Sometimes it feels as though it’s a game that he can’t stop playing; the prize is the kiss, and I’m merely the field on which the game is played.
That sounds worse than I mean it to. It’s not bad at all… His kisses are as you’d imagine they’d be: they run through your whole body like the warmth of a rising sun, taste like waterfalls and springtime and rainbows and Milky Ways and all the good stars. I do like kissing him very much. Though there’s nothing particularly affirming in his eyes that makes me sure of what I am to him.
If I sit next to him, his arm goes around my shoulders, especially if there’s another person in the room—he’s not a good sharer.
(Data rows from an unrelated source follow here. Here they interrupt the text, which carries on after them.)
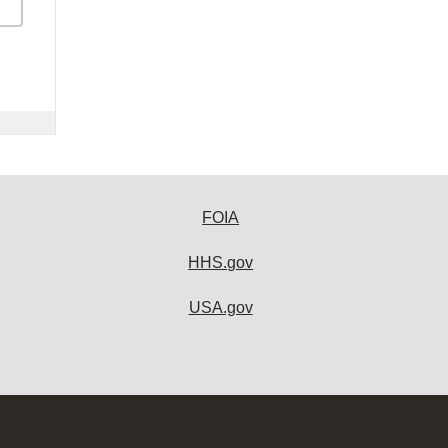
FOIA
HHS.gov
USA.gov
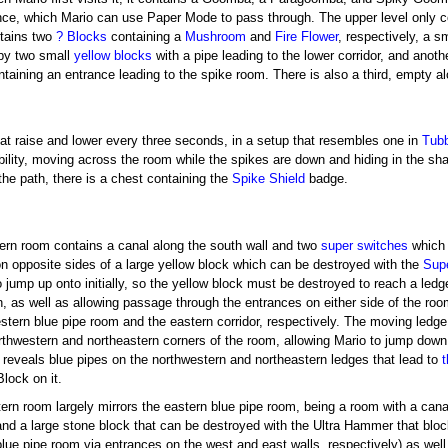
nce, which Mario can use Paper Mode to pass through. The upper level only co
ntains two
? Blocks
containing a
Mushroom
and
Fire Flower
, respectively, a s
by two small
yellow blocks
with a pipe leading to the lower corridor, and anot
taining an entrance leading to the spike room. There is also a third, empty a
hat raise and lower every three seconds, in a setup that resembles one in
Tubb
ility, moving across the room while the spikes are down and hiding in the sh
the path, there is a chest containing the
Spike Shield
badge.
]
ern room contains a canal along the south wall and two
super switches
which 
on opposite sides of a large yellow block which can be destroyed with the
Sup
to jump up onto initially, so the yellow block must be destroyed to reach a le
, as well as allowing passage through the entrances on either side of the room
estern blue pipe room and the eastern corridor, respectively. The moving ledge
orthwestern and northeastern corners of the room, allowing Mario to jump dow
 reveals blue pipes on the northwestern and northeastern ledges that lead to
lock on it.
ern room largely mirrors the eastern blue pipe room, being a room with a cana
and a large stone block that can be destroyed with the Ultra Hammer that blo
blue pipe room via entrances on the west and east walls, respectively) as well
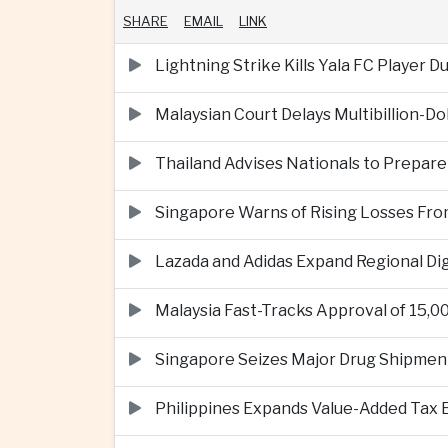
SHARE
EMAIL
LINK
Lightning Strike Kills Yala FC Player 
Malaysian Court Delays Multibillion-Do
Thailand Advises Nationals to Prepare
Singapore Warns of Rising Losses Fr
Lazada and Adidas Expand Regional D
Malaysia Fast-Tracks Approval of 15,
Singapore Seizes Major Drug Shipmen
Philippines Expands Value-Added Tax 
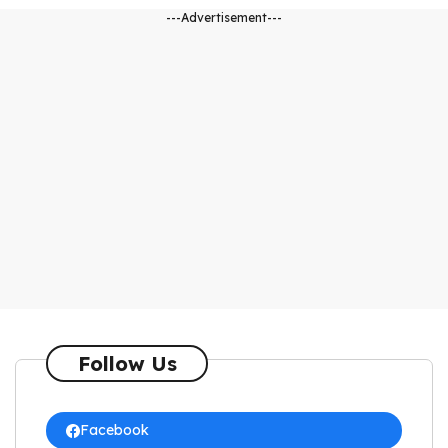
---Advertisement---
Follow Us
Facebook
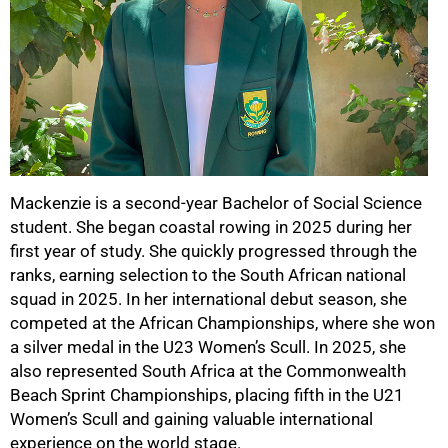
50%
Mackenzie is a second-year Bachelor of Social Science
student. She began coastal rowing in 2025 during her
first year of study. She quickly progressed through the
ranks, earning selection to the South African national
squad in 2025. In her international debut season, she
competed at the African Championships, where she won
a silver medal in the U23 Women’s Scull. In 2025, she
also represented South Africa at the Commonwealth
Beach Sprint Championships, placing fifth in the U21
Women’s Scull and gaining valuable international
experience on the world stage.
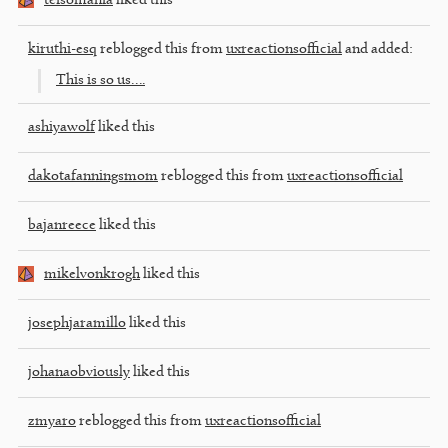
teisomania
liked this
kiruthi-esq
reblogged this from
uxreactionsofficial
and added:
This is so us….
ashiyawolf
liked this
dakotafanningsmom
reblogged this from
uxreactionsofficial
bajanreece
liked this
mikelvonkrogh
liked this
josephjaramillo
liked this
johanaobviously
liked this
zmyaro
reblogged this from
uxreactionsofficial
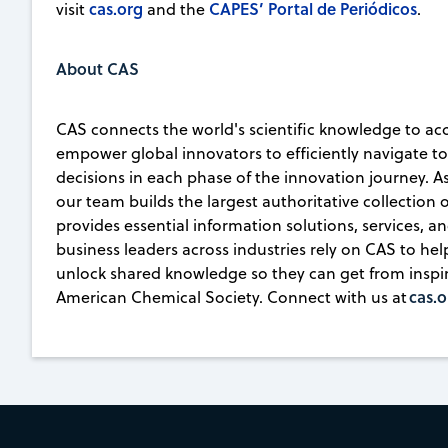
cas.org
CAPES’ Portal de Periódicos
visit
and the
.
About CAS
CAS connects the world's scientific knowledge to ac
empower global innovators to efficiently navigate 
decisions in each phase of the innovation journey. A
our team builds the largest authoritative collection
provides essential information solutions, services, an
business leaders across industries rely on CAS to he
unlock shared knowledge so they can get from inspirat
cas.o
American Chemical Society. Connect with us at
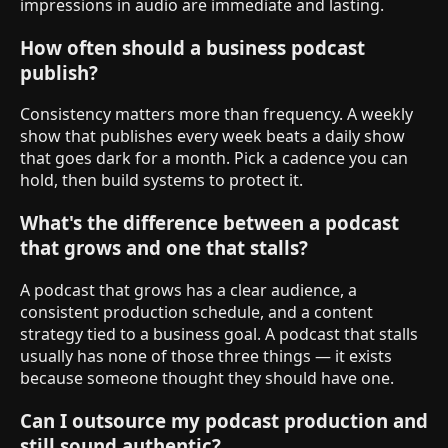
impressions in audio are immediate and lasting.
How often should a business podcast
publish?
Consistency matters more than frequency. A weekly
show that publishes every week beats a daily show
that goes dark for a month. Pick a cadence you can
hold, then build systems to protect it.
What's the difference between a podcast
that grows and one that stalls?
A podcast that grows has a clear audience, a
consistent production schedule, and a content
strategy tied to a business goal. A podcast that stalls
usually has none of those three things — it exists
because someone thought they should have one.
Can I outsource my podcast production and
still sound authentic?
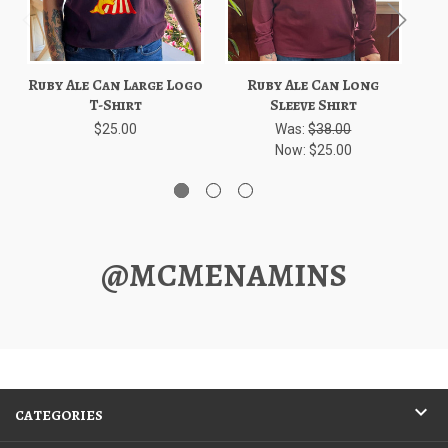
Ruby Ale Can Large Logo
Ruby Ale Can Long
Ru
T-Shirt
Sleeve Shirt
$25.00
Was:
$38.00
Now:
$25.00
@MCMENAMINS
CATEGORIES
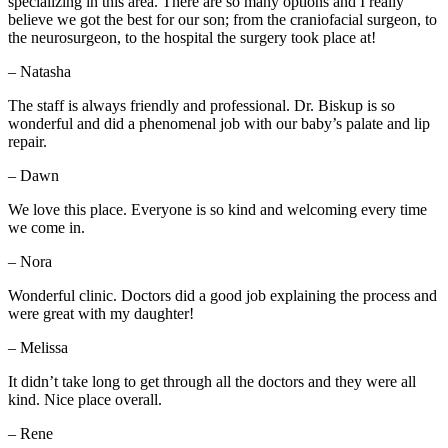
specializing in this area. There are so many options and I really
believe we got the best for our son; from the craniofacial surgeon, to
the neurosurgeon, to the hospital the surgery took place at!
– Natasha
The staff is always friendly and professional. Dr. Biskup is so
wonderful and did a phenomenal job with our baby’s palate and lip
repair.
– Dawn
We love this place. Everyone is so kind and welcoming every time
we come in.
– Nora
Wonderful clinic. Doctors did a good job explaining the process and
were great with my daughter!
– Melissa
It didn’t take long to get through all the doctors and they were all
kind. Nice place overall.
– Rene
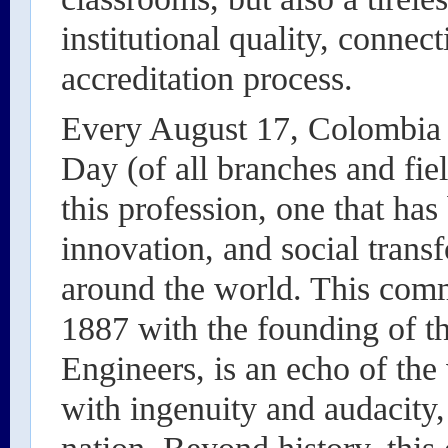
institutional quality, connec
accreditation process.
Every August 17, Colombia d
Day (of all branches and field
this profession, one that has
innovation, and social trans
around the world. This com
1887 with the founding of t
Engineers, is an echo of the
with ingenuity and audacity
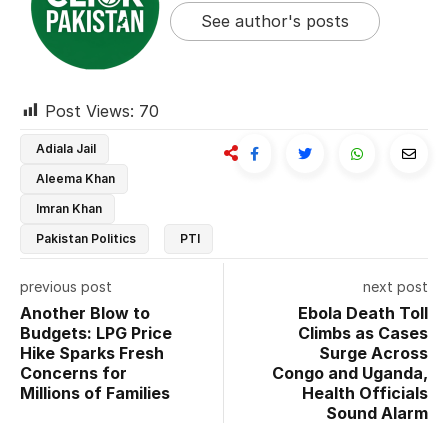
See author's posts
Post Views:
70
Adiala Jail
Aleema Khan
Imran Khan
Pakistan Politics
PTI
previous post
next post
Another Blow to
Ebola Death Toll
Budgets: LPG Price
Climbs as Cases
Hike Sparks Fresh
Surge Across
Concerns for
Congo and Uganda,
Millions of Families
Health Officials
Sound Alarm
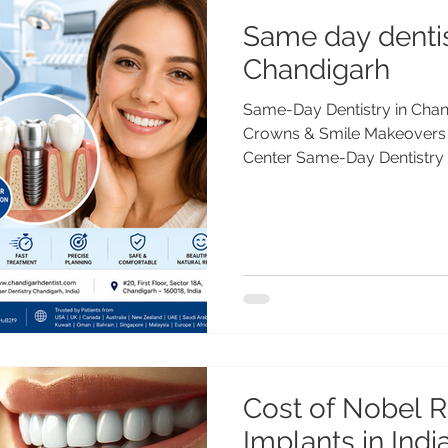
Same day dentis
Chandigarh
Same-Day Dentistry in Chand
Crowns & Smile Makeovers 
Center Same-Day Dentistry
Dental Implants & Smile Ma
Care Center Looking for sam
Chandigarh? Advanced Dent
day dental implants, crown
and digital dentistry. Treat
PGIMER, Gold Medalist, with
Trusted by patie
Cost of Nobel R
Implants in Ind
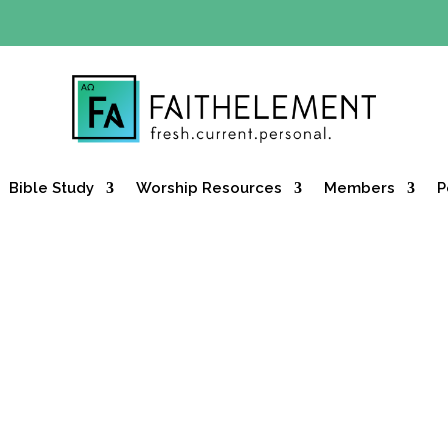
Y OFFER:
Use code 30daysfree at checkout and get your firs
Bible Study
Worship Resources
Members
P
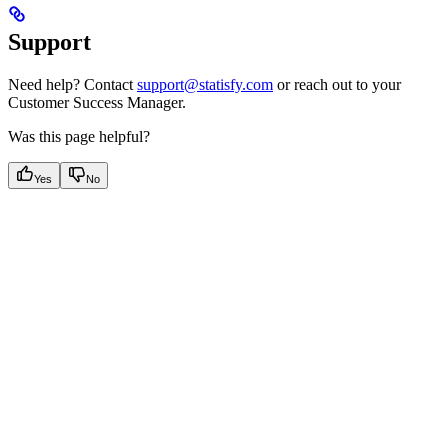
Support
Need help? Contact
support@statisfy.com
or reach out to your
Customer Success Manager.
Was this page helpful?
Yes
No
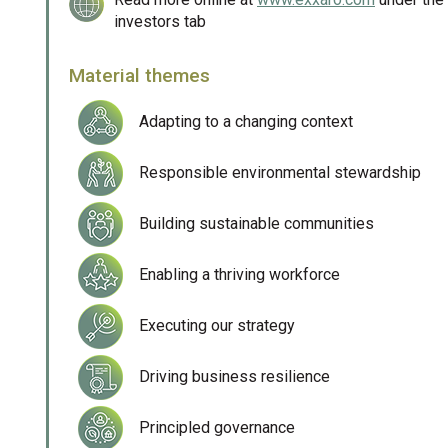
investors tab
Material themes
Adapting to a changing context
Responsible environmental stewardship
Building sustainable communities
Enabling a thriving workforce
Executing our strategy
Driving business resilience
Principled governance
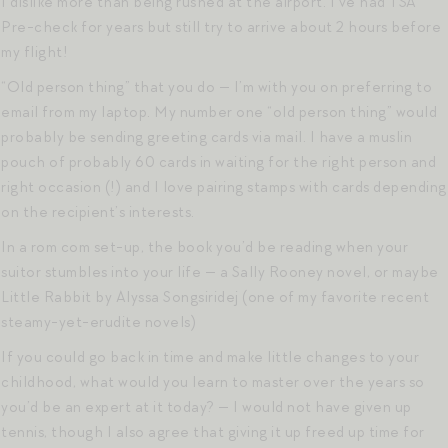
I dislike more than being rushed at the airport. I’ve had TSA
Pre-check for years but still try to arrive about 2 hours before
my flight!
“Old person thing” that you do — I’m with you on preferring to
email from my laptop. My number one “old person thing” would
probably be sending greeting cards via mail. I have a muslin
pouch of probably 60 cards in waiting for the right person and
right occasion (!) and I love pairing stamps with cards depending
on the recipient’s interests.
In a rom com set-up, the book you’d be reading when your
suitor stumbles into your life — a Sally Rooney novel, or maybe
Little Rabbit by Alyssa Songsiridej (one of my favorite recent
steamy-yet-erudite novels)
If you could go back in time and make little changes to your
childhood, what would you learn to master over the years so
you’d be an expert at it today? — I would not have given up
tennis, though I also agree that giving it up freed up time for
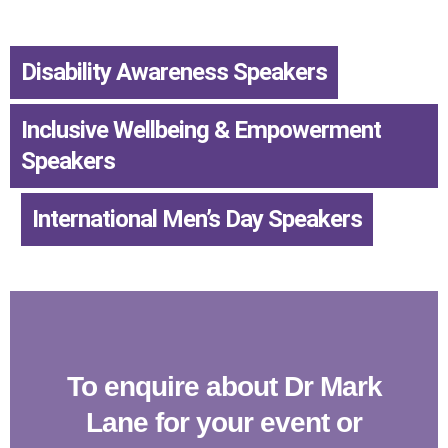
Disability Awareness Speakers
,
Inclusive Wellbeing & Empowerment
Speakers
,
International Men’s Day Speakers
To enquire about Dr Mark
Lane for your event or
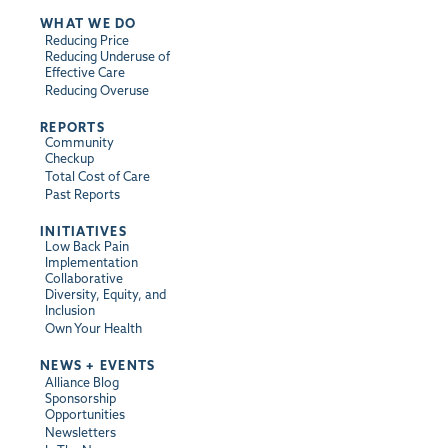
WHAT WE DO
Reducing Price
Reducing Underuse of
Effective Care
Reducing Overuse
REPORTS
Community
Checkup
Total Cost of Care
Past Reports
INITIATIVES
Low Back Pain
Implementation
Collaborative
Diversity, Equity, and
Inclusion
Own Your Health
NEWS + EVENTS
Alliance Blog
Sponsorship
Opportunities
Newsletters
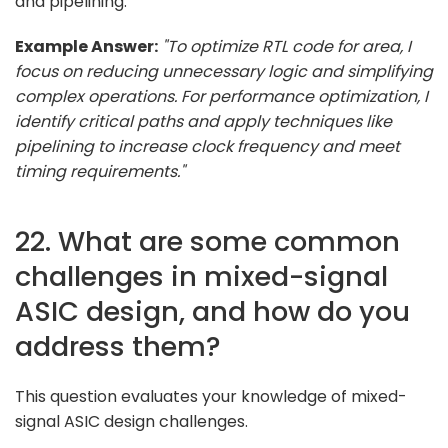
and pipelining.
Example Answer:
"To optimize RTL code for area, I
focus on reducing unnecessary logic and simplifying
complex operations. For performance optimization, I
identify critical paths and apply techniques like
pipelining to increase clock frequency and meet
timing requirements."
22. What are some common
challenges in mixed-signal
ASIC design, and how do you
address them?
This question evaluates your knowledge of mixed-
signal ASIC design challenges.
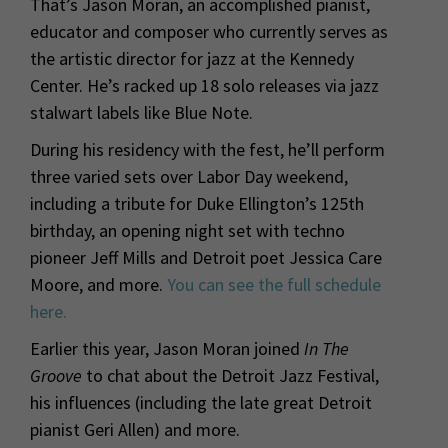
That’s Jason Moran, an accomplished pianist,
educator and composer who currently serves as
the artistic director for jazz at the Kennedy
Center. He’s racked up 18 solo releases via jazz
stalwart labels like Blue Note.
During his residency with the fest, he’ll perform
three varied sets over Labor Day weekend,
including a tribute for Duke Ellington’s 125th
birthday, an opening night set with techno
pioneer Jeff Mills and Detroit poet Jessica Care
Moore, and more.
You can see the full schedule
here.
Earlier this year, Jason Moran joined
In The
Groove
to chat about the Detroit Jazz Festival,
his influences (including the late great Detroit
pianist Geri Allen) and more.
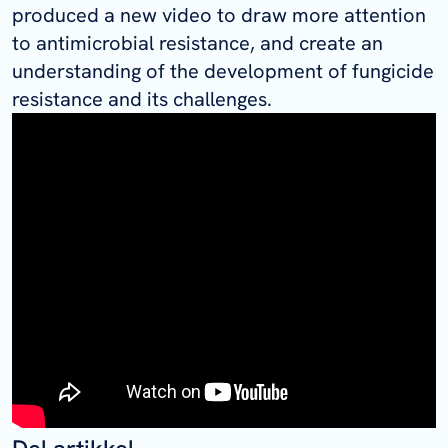
produced a new video to draw more attention
to antimicrobial resistance, and create an
understanding of the development of fungicide
resistance and its challenges.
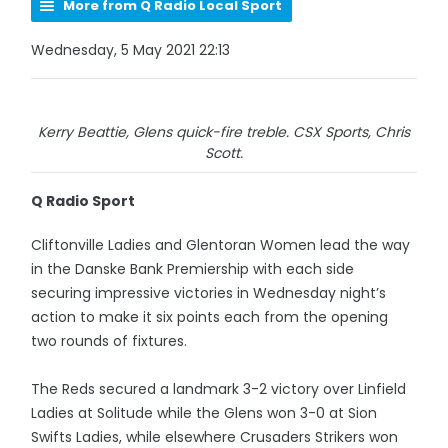
More from Q Radio Local Sport
Wednesday, 5 May 2021 22:13
Kerry Beattie, Glens quick-fire treble. CSX Sports, Chris
Scott.
Q Radio Sport
Cliftonville Ladies and Glentoran Women lead the way
in the Danske Bank Premiership with each side
securing impressive victories in Wednesday night’s
action to make it six points each from the opening
two rounds of fixtures.
The Reds secured a landmark 3-2 victory over Linfield
Ladies at Solitude while the Glens won 3-0 at Sion
Swifts Ladies, while elsewhere Crusaders Strikers won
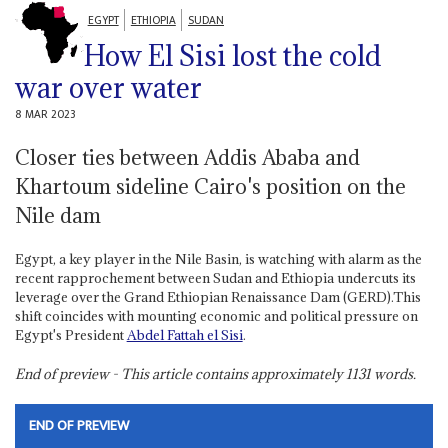
EGYPT
ETHIOPIA
SUDAN
How El Sisi lost the cold
war over water
8 MAR 2023
Closer ties between Addis Ababa and
Khartoum sideline Cairo's position on the
Nile dam
Egypt, a key player in the Nile Basin, is watching with alarm as the
recent rapprochement between Sudan and Ethiopia undercuts its
leverage over the Grand Ethiopian Renaissance Dam (GERD).This
shift coincides with mounting economic and political pressure on
Egypt's President
Abdel Fattah el Sisi
.
End of preview - This article contains approximately
1131
words.
END OF PREVIEW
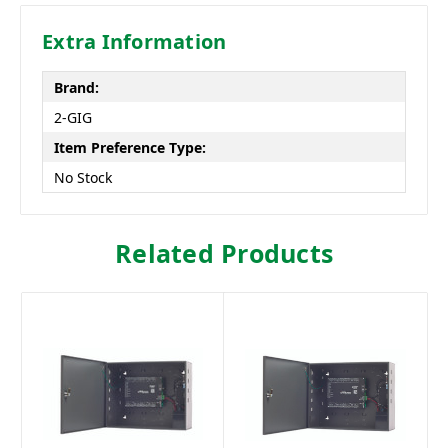
Extra Information
Brand:
2-GIG
Item Preference Type:
No Stock
Related Products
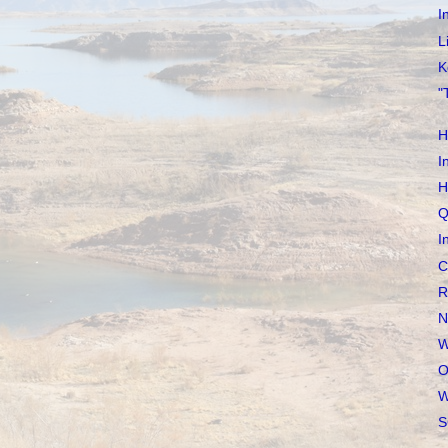
I
L
K
"
H
I
H
Q
I
C
R
N
W
O
W
S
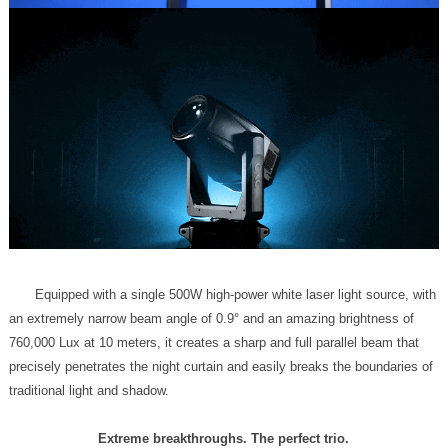
traditional light and shadow.
Extreme breakthroughs. The perfect trio.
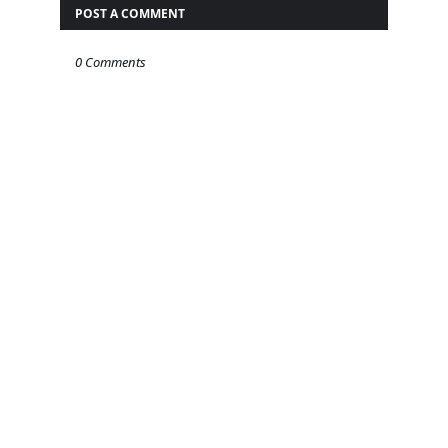
POST A COMMENT
0 Comments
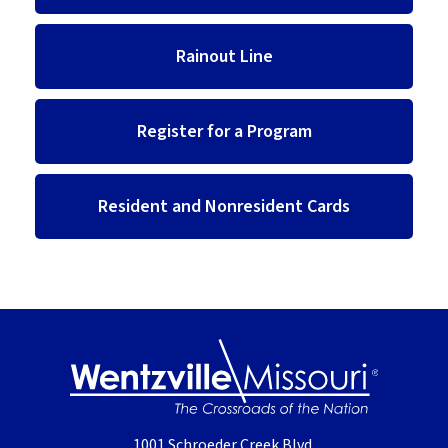
Rainout Line
Register for a Program
Resident and Nonresident Cards
1001 Schroeder Creek Blvd.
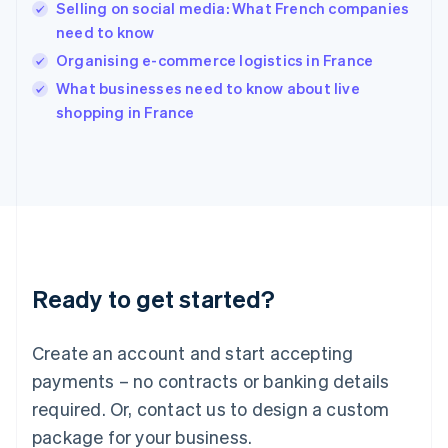
English
Selling on social media: What French companies
India
need to know
English
Organising e-commerce logistics in France
Ireland
English
What businesses need to know about live
Italy
shopping in France
Italiano
English
Japan
日本語
English
Latvia
English
Liechtenstein
Deutsch
English
Lithuania
Ready to get started?
English
Luxembourg
Français
Deutsch
English
Create an account and start accepting
Mainland China
简体中文
English
payments – no contracts or banking details
Malaysia
required. Or, contact us to design a custom
English
简体中文
Malta
package for your business.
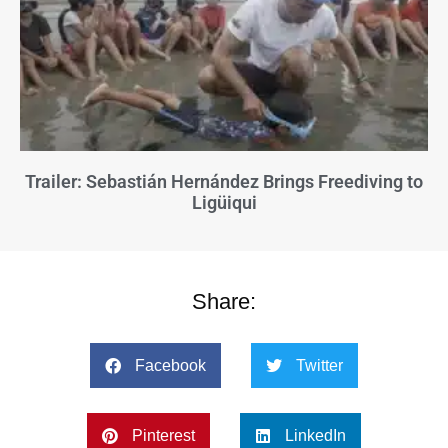
Trailer: Sebastián Hernández Brings Freediving to
Ligüiqui
Share:
Facebook
Twitter
Pinterest
LinkedIn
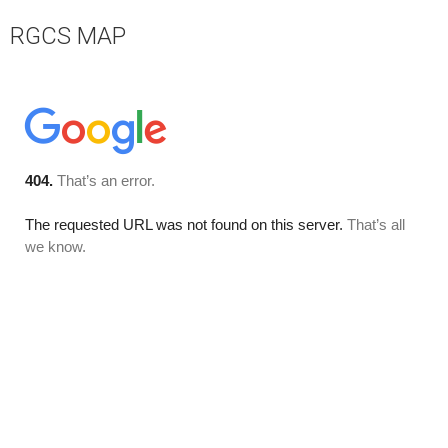
RGCS MAP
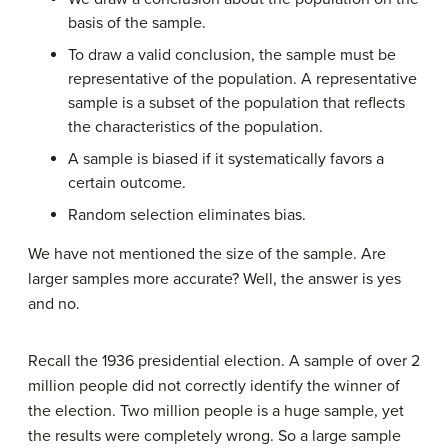
basis of the sample.
To draw a valid conclusion, the sample must be
representative of the population. A representative
sample is a subset of the population that reflects
the characteristics of the population.
A sample is biased if it systematically favors a
certain outcome.
Random selection eliminates bias.
We have not mentioned the size of the sample. Are
larger samples more accurate? Well, the answer is yes
and no.
Recall the 1936 presidential election. A sample of over 2
million people did not correctly identify the winner of
the election. Two million people is a huge sample, yet
the results were completely wrong. So a large sample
He’s innately more suspicious of all the boys now, particularly Brodie because he’s the biggest and thus to Peter, I am learning, the most threatening.
Now, I don’t want you to think I’m complaining about it. I’m not horribly difficult to please, and I am happy here. The kisses are good, verging on great even. I just don’t know so much that it’s indicative of something we are as much as it’s just something we do because why wouldn’t we?
It’s proving somewhat difficult to know him more though, particularly in the ways that I’d like to know him—do you know what I mean?—to know him in a way that feels similar to how I now know his body and he mine.